A blog formerly known as Bookishness / By Charles Matthews

"Dazzled by so many and such marvelous inventions, the people of Macondo ... became indignant over the living images that the prosperous merchant Bruno Crespi projected in the theater with the lion-head ticket windows, for a character who had died and was buried in one film and for whose misfortune tears had been shed would reappear alive and transformed into an Arab in the next one. The audience, who had paid two cents apiece to share the difficulties of the actors, would not tolerate that outlandish fraud and they broke up the seats. The mayor, at the urging of Bruno Crespi, explained in a proclamation that the cinema was a machine of illusions that did not merit the emotional outbursts of the audience. With that discouraging explanation many ... decided not to return to the movies, considering that they already had too many troubles of their own to weep over the acted-out misfortunes of imaginary beings."
--Gabriel García Márquez, One Hundred Years of Solitude

Friday, October 23, 2020

À Nos Amours (Maurice Pialat, 1983)

Sandrine Bonnaire and Maurice Pialat in À Nos Amours
Cast: Sandrine Bonnaire, Maurice Pialat, Christophe Odent, Dominique Bresnehard, Cyril Collard, Cyr Boitard, Jacques Fischi, Valérie Schlumberger, Evelyne Ker, Pierre Novion, Tsilka Theodoru. Screenplay: Arlette Langmann, Maurice Pialat. Cinematography: Jacques Loiseleux. Production design: Jean-Paul Camail, Arlette Langmann. Film editing: Valérie Condroyer, Sophie Coussin, Yann Dedet. 

Maurice Pialat is one of those directors who don't make it easy for viewers. He likes jump cuts from time to place that keep you slightly off-balance, and he seems to be obsessed with dysfunction. Not that À Nos Amours is hard to follow or hard to watch. It's graced with a skillful performance by Sandrine Bonnaire, making her screen debut in the key role of Suzanne, the teenage daughter in a family so volatile that it sometimes erupts into blows. Pialat himself plays the father, who finally gets so fed up with his wife (Evelyne Ker) and his dilettantish son (Dominique Bresnehard) that he abandons them -- not before knocking them around a few times.

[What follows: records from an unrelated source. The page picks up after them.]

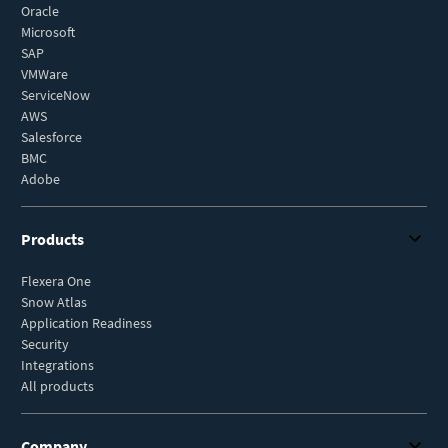
Oracle
Microsoft
SAP
VMWare
ServiceNow
AWS
Salesforce
BMC
Adobe
Products
Flexera One
Snow Atlas
Application Readiness
Security
Integrations
All products
Company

In response to this family craziness, Suzanne turns promiscuous, ignoring the attentions of Luc (Cyr Boitard), who loves her, and sleeping around until she finally decides to marry Jean-Pierre (Cyril Collard), though at the end of the film she has left him and is off to America. There's a raw immediacy to the film, created in part by Pialat's indifference to conventional exposition and transitions, so that we often feel as if we've been thrust into rooms to which we haven't been invited.